Popular types of connectors available with IDC termination suitable for ribbon cable include
- BT224 connector – also defined by BS9525-F0023, DIN41651, MIL-C-83503 standards; these are the type used on ATA cables and are often simply called IDC connectors. They mate with either a purpose-made plug or a two-row grid of header pins with 0.1 inch (2.54 mm) spacing.
- D-subminiature connector – used for serial ports and printer ports (however IDC D connectors are far less common than crimp and solder bucket types).
- Micro ribbon connector - used for 36-pin printer ports (IEEE 1284 - Centronics) and 50-pin SCSI ports.
- DIN 41612 connector – used for Eurocard buses.
- PCB transition headers – has two rows of pins with the same spacings as BT244 connectors. Intended to be soldered directly into a PCB.
- DIL headers – Has pins with the same spacings as standard DIL ICs. Generally used where for some reason it is desired to replace an IC with a connection to an external device (e.g., in-circuit emulators). Can also be used like a PCB transition header, especially on stripboard. (Fitting a standard-spacing header to stripboard is tricky, because you have to cut the tracks between two holes rather than on a hole.)

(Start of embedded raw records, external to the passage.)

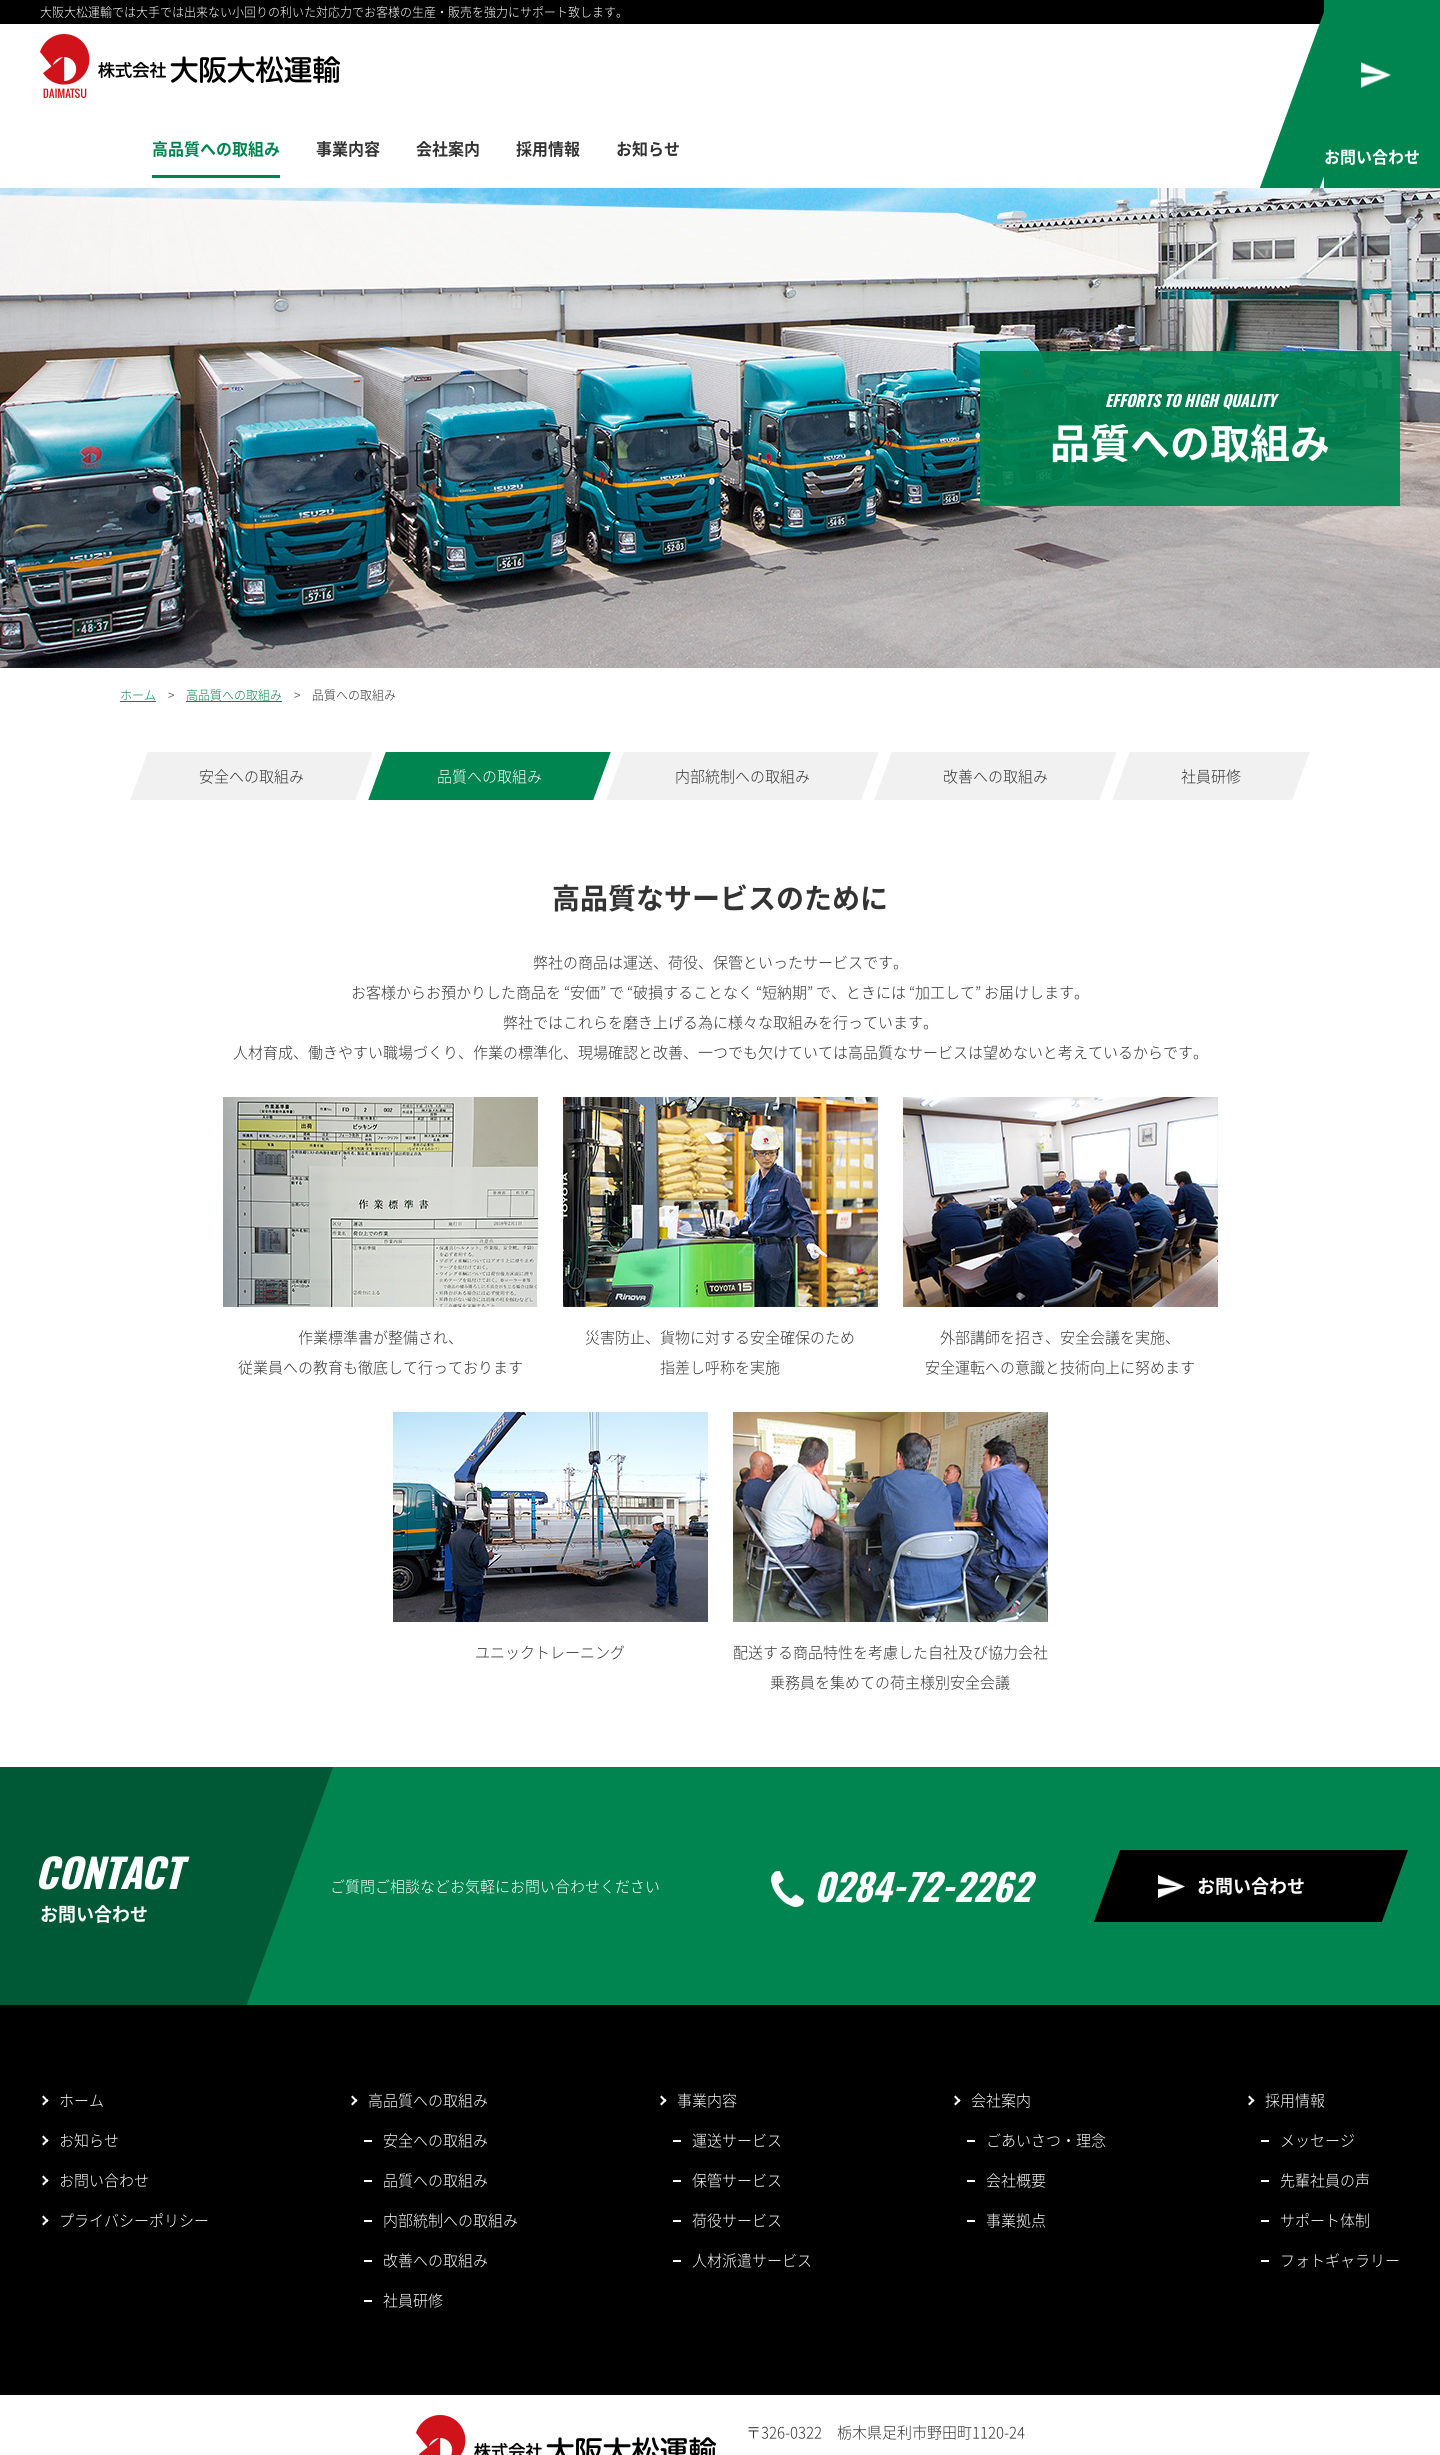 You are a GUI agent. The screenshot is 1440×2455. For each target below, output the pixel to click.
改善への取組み (995, 696)
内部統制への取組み (742, 696)
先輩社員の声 (1325, 2100)
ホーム (138, 615)
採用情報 (1043, 68)
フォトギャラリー (1340, 2180)
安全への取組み (251, 696)
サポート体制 (1325, 2140)
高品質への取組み (684, 68)
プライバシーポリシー (134, 2140)
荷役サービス (737, 2140)
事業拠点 (1016, 2140)
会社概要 (1016, 2100)
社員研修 (1211, 696)
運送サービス (737, 2060)
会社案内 (934, 68)
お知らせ (1152, 68)
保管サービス (737, 2100)
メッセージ (1317, 2060)
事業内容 (825, 68)
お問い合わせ (1251, 1805)
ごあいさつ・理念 (1046, 2060)
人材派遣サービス (752, 2180)
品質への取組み (489, 696)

When electronics hobbyists are working on their computers or digital musical keyboards to mod (modify) or hack them, they sometimes have to solder ribbon cables. Soldering ribbon cables can present a challenge to a hobbyist who has not been trained as an electronics technician. In some cases, hobbyists strip off the wire with a fine razor, and then separate the wires before soldering them. Some hobbyists use fine sandpaper to wear away the plastic insulation from the wires. The sanding also primes the copper tracks. Then when the tinned soldering iron is touched onto the bare wire, the solder is guided into the track.

=== Interference ===
From a digital point of view, ribbon cable was an ideal way to connect two devices. However, from an analog point of view, these cables are problematic. Around 1980, the U.S. Federal Communications Commission (FCC) discovered that ribbon cables were highly efficient antennas, broadcasting essentially random signals, or Electromagnetic interference, across a wide band of the electromagnetic spectrum. These unintended signals could interfere with domestic TV reception, putting snow on the screen. The FCC issued edicts and injunctions to the personal-computer industry, restricting the use of ribbon cables to connect devices together. Naked ribbon cable could be used inside the case of a computer or peripheral device, but any ribbon cable connecting two boxes together had to be grounded. This rule led to solutions such as ribbon cables covered by a copper-braid shield, which made it impossible to see or separate the individual connectors. On the Apple II, these cables passed through the holes on the back of the computer that were grounded to the power supply. Eventually, ribbon connectors were replaced, for interconnect purposes, by a wide profusion of custom-designed round cables with molded connectors.

=== Characteristic impedance ===
For a ribbon cable using 26AWG wire, 0.050" spacing and common PVC insulation the resultant characteristic impedance for any two adjacent wires within the cable is 110 to 130 ohms. The precise number will vary a few percent due to materials. Knowledge of the characteristic impedance is one step toward understanding and control of interference that may be caused by ribbon cables.